# Rare Amrac Porsche need some help



## shocker36 (Jul 5, 2008)

First one is a Amrac car I bought when I was a kid circa early to mid 80s from Kay-B-Toys. Its a red with black hood Porsche 911 appears to painted I say this because the colors on the outside are much richer the than dye on the inside its has three number 5s on the car one on the hood and 1 each on the side of the car with yellow meatballs it has the following sponsors on it Bell on the roof, Pennzoil on the quarters DieHard and Monroe behind the number 5 on driver and passenger side and Amrac in white on the spoiler. I have taken it to the Mid-West Slot Car Show ( which Ive been attending since the mid 90s) a few times and most people say nice custom job but its not its the way I bought. I do have all the variants of this body from Amrac, Rokar, and LifeLike and it was easy for me to obtain them but I have yet to have seen this version anywhere any help would be great.
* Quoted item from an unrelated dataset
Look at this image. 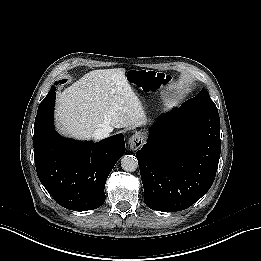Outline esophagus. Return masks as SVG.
I'll return each instance as SVG.
<instances>
[{"instance_id":"34e87169","label":"esophagus","mask_w":261,"mask_h":261,"mask_svg":"<svg viewBox=\"0 0 261 261\" xmlns=\"http://www.w3.org/2000/svg\"><path fill=\"white\" fill-rule=\"evenodd\" d=\"M128 144L130 146V149H132L133 151L138 150L144 144V137H143V135L141 133L133 134L129 138Z\"/></svg>"}]
</instances>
I didnt post pics because I didnt want to lose detail if your interested in helping me pm me and Ill email them to you.

Next item simple but not easy just need a rear wing for a Tyco #25 Ligier
Thanks for the help


----------



## clausheupel (Jan 27, 2005)

*Amrak red Porsche #5 confirmation*



shocker36 said:


> ...I have yet to have seen this version anywhere any help would be great.


Hi there,

looks like I have one of those Amrak Porsches in my collection. Here´s a pic:










I never thought this car might be so HTF - bought her last summer off the Bay for a nice price (around 20 $), so I considered the car not that rare...

Greetings from Germany,

Claus


----------



## roffutt (Jun 30, 2006)

I believe it's a little harder to find.. but not rare. I believe it was a set car with a yellow datsun 240z.


----------



## shocker36 (Jul 5, 2008)

Nice Datsun 
Thats the Porsche its only the second one Ive seen mine doesnt seem to be raced so hard though


----------



## kyle2084 (May 2, 2009)

might have been a set car....but it was also sold individually....i have one as well....purchased from kb toys...lol i think they were the sole distributer...major one anyway.


----------



## roadrner (Jul 21, 1999)

Looks like they'd be great runners! :thumbsup::thumbsup: rr


----------



## 1scalevolvo (Feb 5, 2004)

:thumbsup: I got both of those ! Real Cool cars fom the AMC of HO
Nash + Hudson +Jeep = AMC

Cox= Amrac = Rokar= Darda = LL

 Neal:dude:


----------



## shocker36 (Jul 5, 2008)

I know Amrac cars are not the most sought after cars (but they have the best looking stance) out of all the slot car manufactures but does anyone know how rare the red Porsche is I dont think its the rarest but close to it next to the yellow Datsun


----------



## roffutt (Jun 30, 2006)

In my opinion.. The Cox line of these bodies are the hardest to find. (borrowed photo from supercoolin)








The Rokar blue #9 datsun has also be a difficult one to find in good condition.


----------



## tomhocars (Oct 19, 2005)

The Cox cars and AMRAC are some of my favorite.The AMRAC cars were very quick and the bodies were superlite.They looked great. The red,white and blue Bap Geon Datson Z has to be one of the best looking and handling cars made.IMHO.I used to have pics of them on my album.I'll have to dust them off and put them back.Tom Stumpf


----------



## Bill Hall (Jan 6, 2007)

Me too!

Always a happy day when I break out the Amracs!

Their chassis to body fitment on the Zee and RSR set an unparalleled standard. Low slung, fast, good styling. Somebody should repop them in ABS for Tyco chassis.


----------